Link Farms

classic Classic list List threaded Threaded
5 messages Options
Reply | Threaded
Open this post in threaded view
|

Link Farms

Rod Taylor-2
We've managed to dig ourselves into a couple of link farms with tens of
thousands of sub-domains.

I didn't notice until they blocked our DNS requests and the Nutch error
rates shot way up.

Are there any methods for detecting these things (more than 100
sub-domains) or a master list somewhere that we can filter?

--
Rod Taylor <[hidden email]>

Reply | Threaded
Open this post in threaded view
|

Re: Link Farms

kkrugler
>We've managed to dig ourselves into a couple of link farms with tens of
>thousands of sub-domains.
>
>I didn't notice until they blocked our DNS requests and the Nutch error
>rates shot way up.
>
>Are there any methods for detecting these things (more than 100
>sub-domains) or a master list somewhere that we can filter?

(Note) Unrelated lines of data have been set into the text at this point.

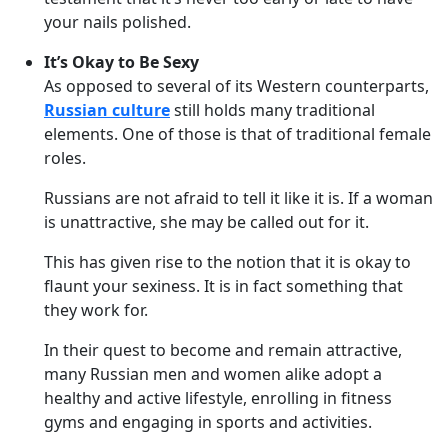
your nails polished.
It’s Okay to Be Sexy
As opposed to several of its Western counterparts,
Russian culture
still holds many traditional
elements. One of those is that of traditional female
roles.
Russians are not afraid to tell it like it is. If a woman
is unattractive, she may be called out for it.
This has given rise to the notion that it is okay to
flaunt your sexiness. It is in fact something that
they work for.
In their quest to become and remain attractive,
many Russian men and women alike adopt a
healthy and active lifestyle, enrolling in fitness
gyms and engaging in sports and activities.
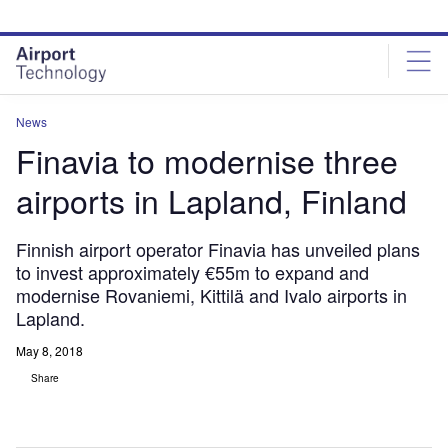
Skip
Skip
to
to
site
page
menu
content
News
Finavia to modernise three
airports in Lapland, Finland
Finnish airport operator Finavia has unveiled plans
to invest approximately €55m to expand and
modernise Rovaniemi, Kittilä and Ivalo airports in
Lapland.
May 8, 2018
Share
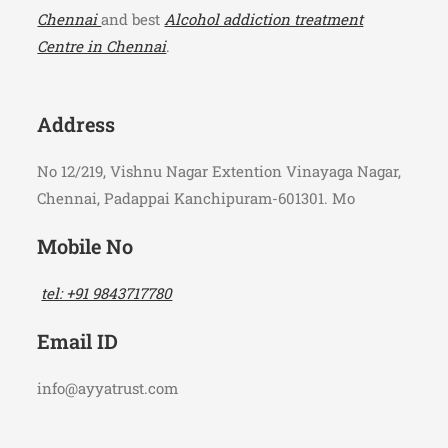
Chennai
and best
Alcohol addiction treatment
Centre in Chennai
.
Address
No 12/219, Vishnu Nagar Extention Vinayaga Nagar,
Chennai, Padappai Kanchipuram-601301. Mo
Mobile No
tel: +91 9843717780
Email ID
info@ayyatrust.com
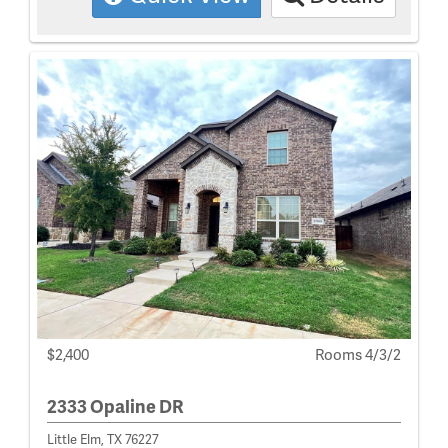
$2,400
Rooms 4/3/2
2333 Opaline DR
Little Elm, TX 76227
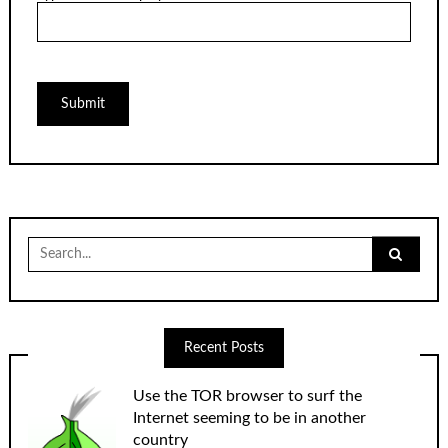
Search
for:
Recent Posts
Use the TOR browser to surf the
Internet seeming to be in another
country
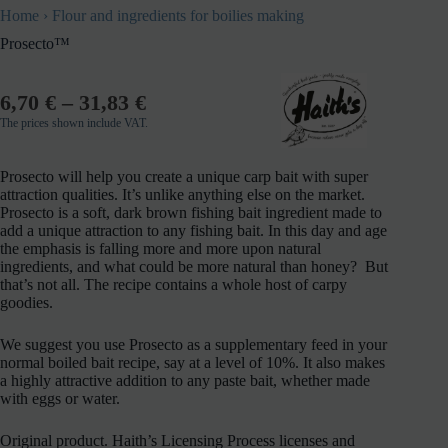
Home
›
Flour and ingredients for boilies making
Prosecto™
6,70
€
–
31,83
€
The prices shown include VAT.
Prosecto will help you create a unique carp bait with super
attraction qualities. It’s unlike anything else on the market.
Prosecto is a soft, dark brown fishing bait ingredient made to
add a unique attraction to any fishing bait. In this day and age
the emphasis is falling more and more upon natural
ingredients, and what could be more natural than honey? But
that’s not all. The recipe contains a whole host of carpy
goodies.
We suggest you use Prosecto as a supplementary feed in your
normal boiled bait recipe, say at a level of 10%. It also makes
a highly attractive addition to any paste bait, whether made
with eggs or water.
Original product. Haith’s Licensing Process licenses and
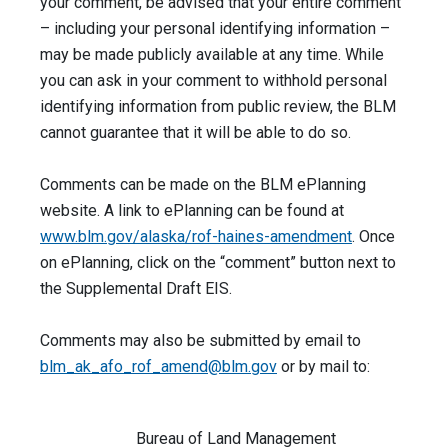
your comment, be advised that your entire comment
– including your personal identifying information –
may be made publicly available at any time. While
you can ask in your comment to withhold personal
identifying information from public review, the BLM
cannot guarantee that it will be able to do so.
Comments can be made on the BLM ePlanning
website. A link to ePlanning can be found at
www.blm.gov/
alaska/rof-haines-amendment
. Once
on ePlanning, click on the “comment” button next to
the Supplemental Draft EIS.
Comments may also be submitted by email to
blm_ak_afo_rof_amend@blm.gov
or by mail to:
Bureau of Land Management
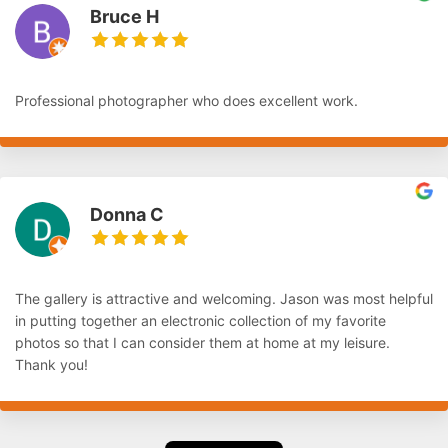
Bruce H
Professional photographer who does excellent work.
Donna C
The gallery is attractive and welcoming. Jason was most helpful
in putting together an electronic collection of my favorite
photos so that I can consider them at home at my leisure.
Thank you!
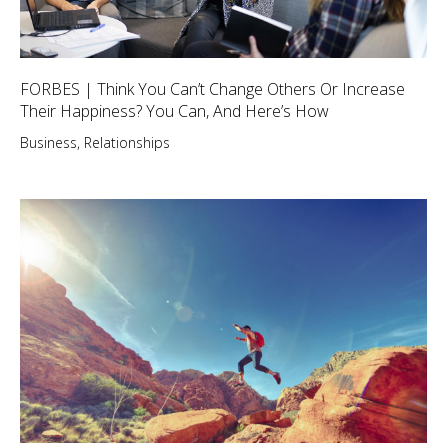
FORBES | Think You Can’t Change Others Or Increase
Their Happiness? You Can, And Here’s How
Business
,
Relationships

I've read a paper on detecting link farms, but from what I remember,
it wasn't a slam-dunk to implement.

So far we've relied on manually detecting these, and then pruning the
results from the crawldb and adding them to the regex-urlfilter file.

-- Ken
--
Ken Krugler
Krugle, Inc.
+1 530-210-6378
"Find Code, Find Answers"
Reply | Threaded
Open this post in threaded view
|

Re: Link Farms

waterwheel
I don't think it is a slam dunk either, even Google doesn't do a super
job of detecting these.  I think a lot of it's still done manually.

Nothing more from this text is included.